By: Steven Goodman – Asst. Opinions editor
Christmas Day, at least for my family, is a time, once all the presents have been opened, to go and see whatever movie is at the top of our list. Normally, the biggest dilemma is deciding which movie to see. This past Christmas, movies became a much bigger issue when Sony Pictures decided to cancel the release of “The Interview” on Dec. 25.
“The Interview” was the most recent Seth Rogen and James Franco comedy that earned a particularly bad reputation in North Korea long before its release. Why? Because the plot of this movie involved a plan by the CIA to assassinate North Korea’s leader, Kim Jong-un.
Naturally, Kim Jong-un was somewhat perturbed by this, going so far as to call the movie an “act of war.” That comment was just the stepping stone to a massive battle over the release of “The Interview” and an equally large cyber attack against Sony, which was linked to North Korea.
Ultimately, Sony pulled “The Interview” from its Christmas debut, originally canceling the premiere altogether. While they shouldn’t have canceled the film, did they actually have a choice? After all, nearly every major theater chain in the U.S. stated that they would not screen “The Interview.” When you have no place to show your movie, there’s no reason to release it at all.
Still, both Sony and the various theaters who canceled their premieres should have listened to the government officials who spoke out against the threats. The individuals that spoke made clear there was absolutely no evidence of a plan for a physical attack on a movie theater or Sony’s studios.
If there had been any indication that an attack was going to occur, I would be behind Sony 100 percent on pulling the film, but there wasn’t. Instead, empty threats were made in relation to “The Interview” from a country that throws around the phrase “act of war” far too casually to begin with.
There’s a reason it’s called terrorism: those that use it are trying to incite terror within a large group of people. When these mostly empty threats from terrorists are given into is when they begin to win.

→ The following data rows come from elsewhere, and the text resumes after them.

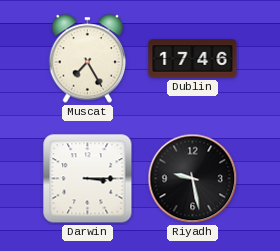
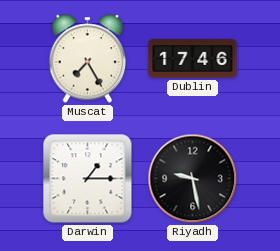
Darwin: 3:15 -> 1:15
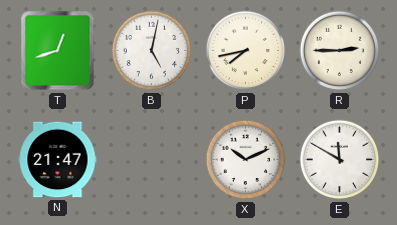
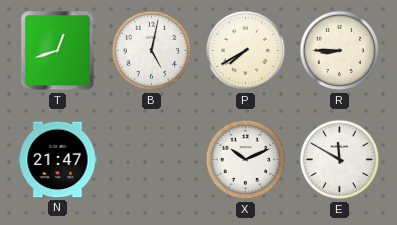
P: 7:43 -> 7:40
R: 2:45 -> 8:45
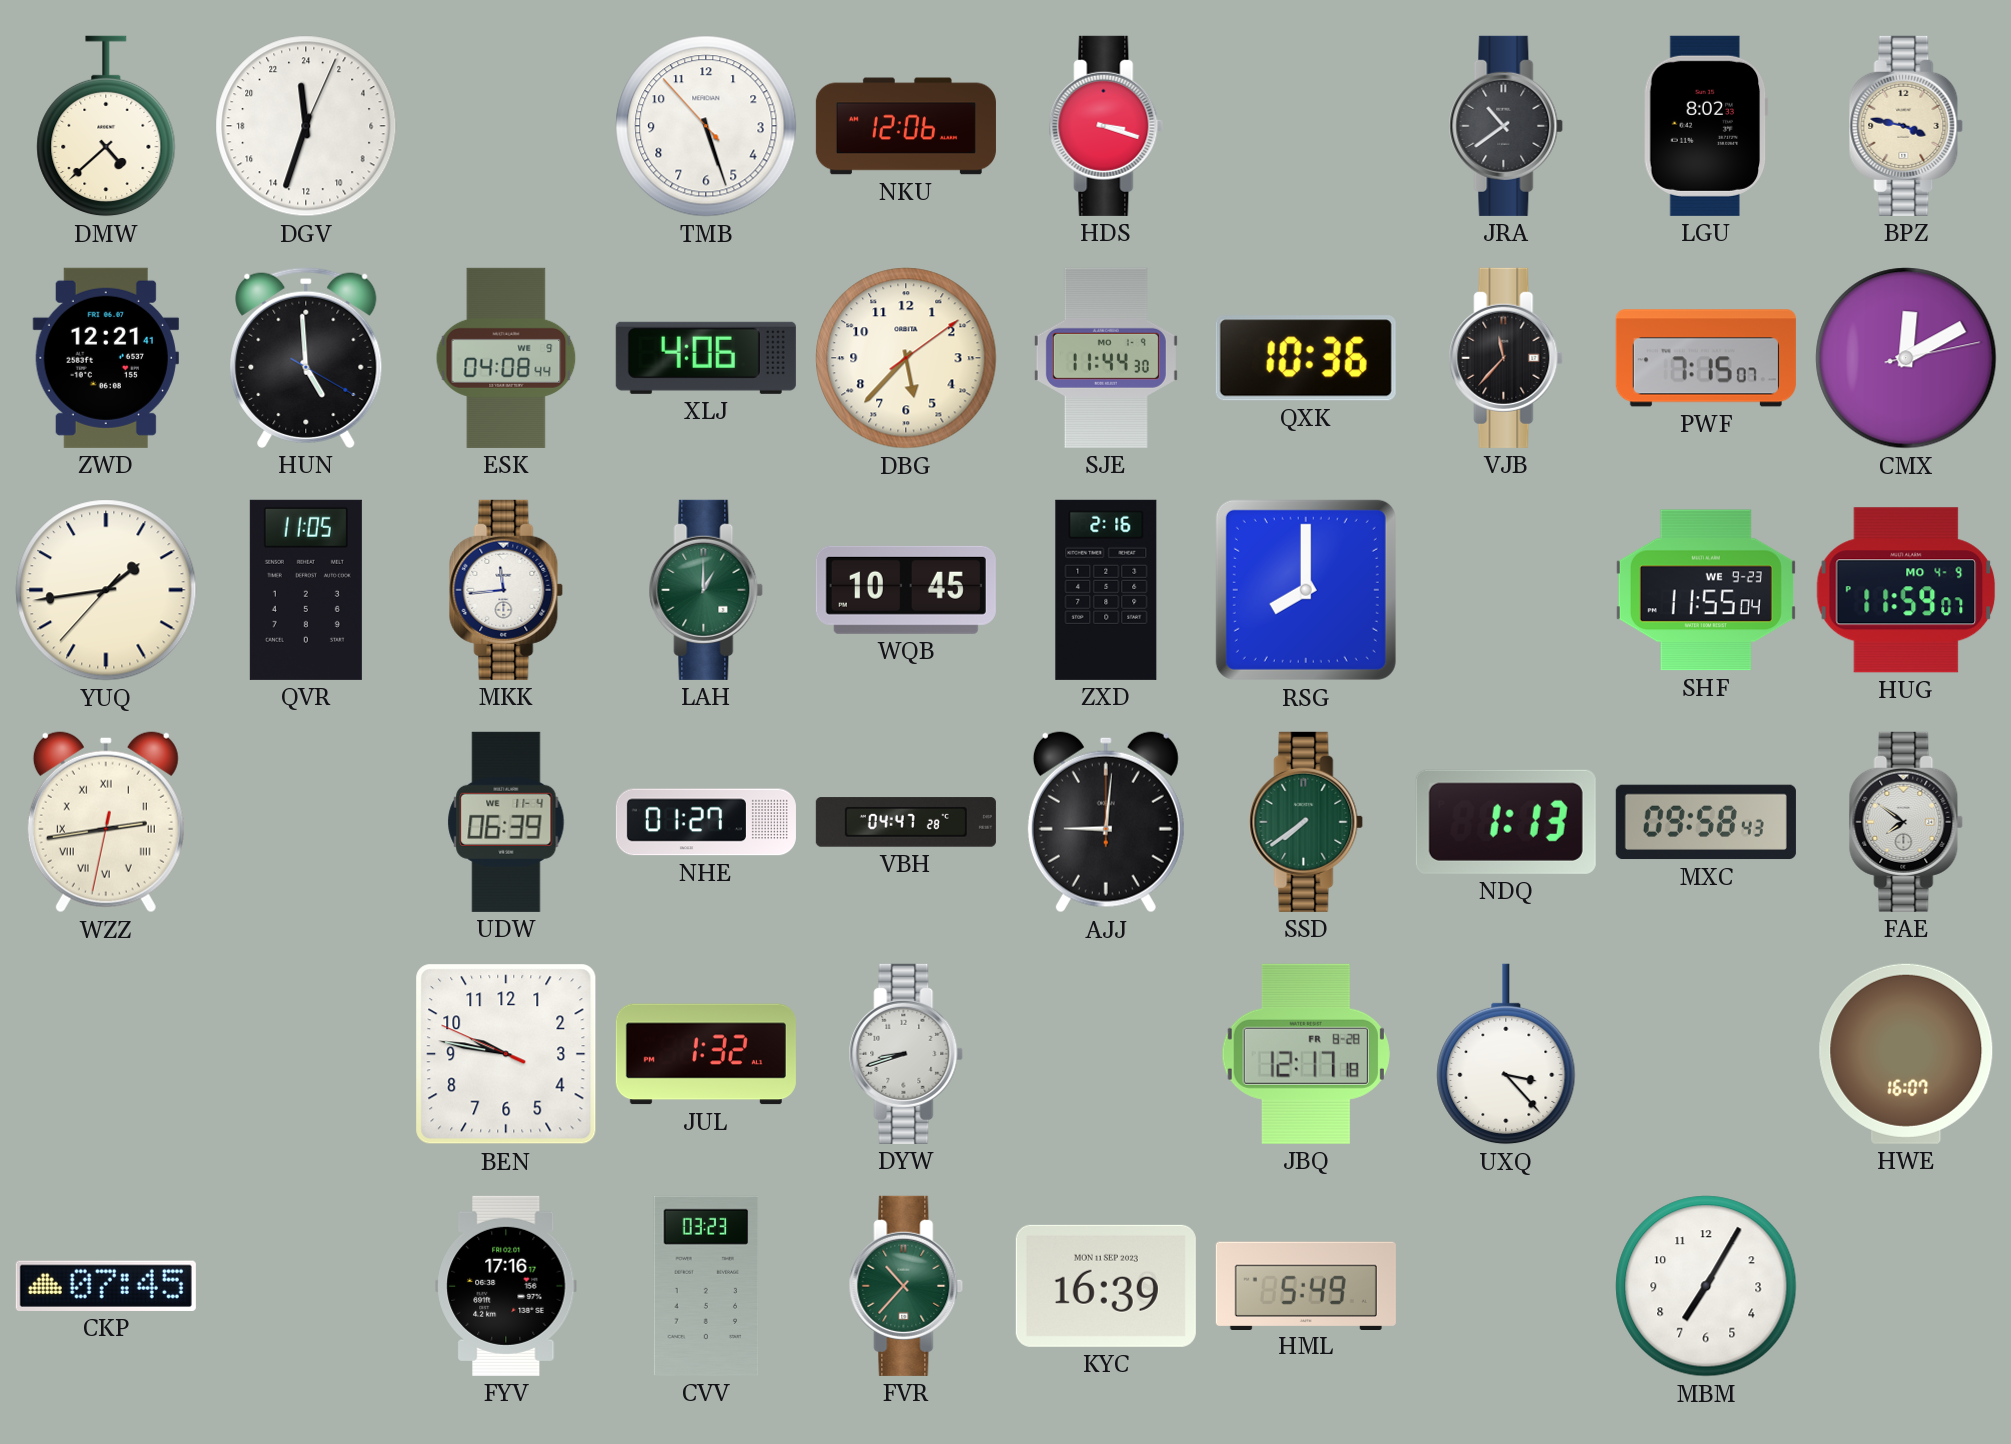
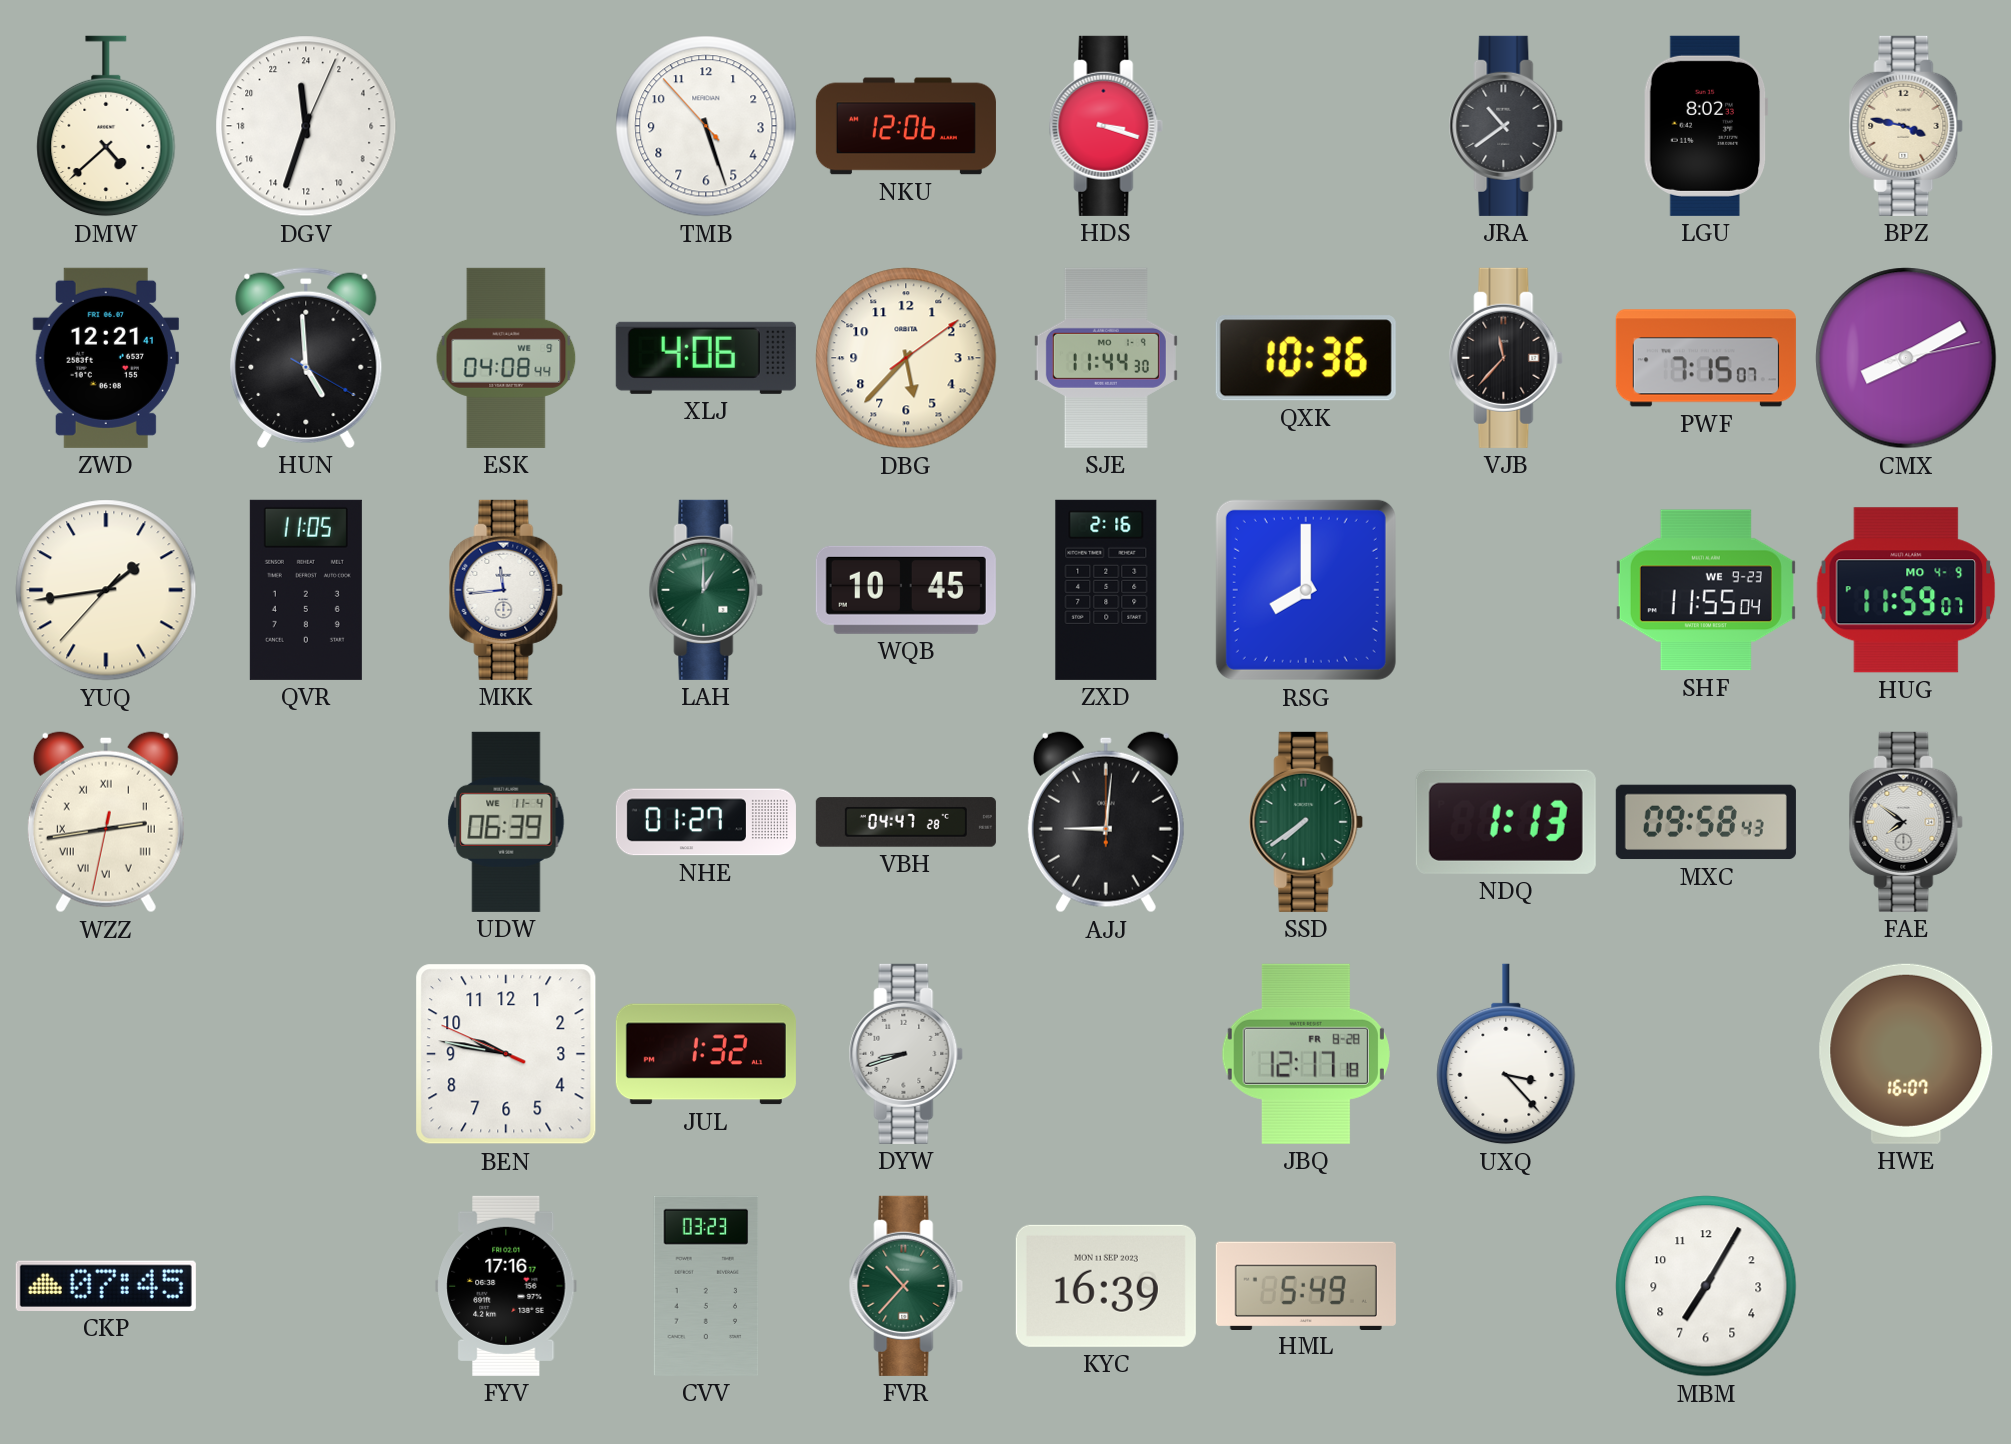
CMX: 12:10 -> 8:10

The goal of these terrorist groups is to keep us in fear of leaving our homes, and it’s a ploy Sony and movie theaters around the country accepted far too quickly.
The path that Sony and the theaters should have taken is one that involves some detective work. Look into the threats that are being made toward films like “The Interview” and work with organizations such as the FBI, CIA or Department of Homeland Security to see if there is any credibility to these threats.
After learning the facts is when a final decision should be made. There’s no point in acting immediately if there is no legitimate threat, like in the case of this movie. I’m glad that at least Sony decided to release “The Interview” online and as a limited run on the big screen, even if it was only as an afterthought.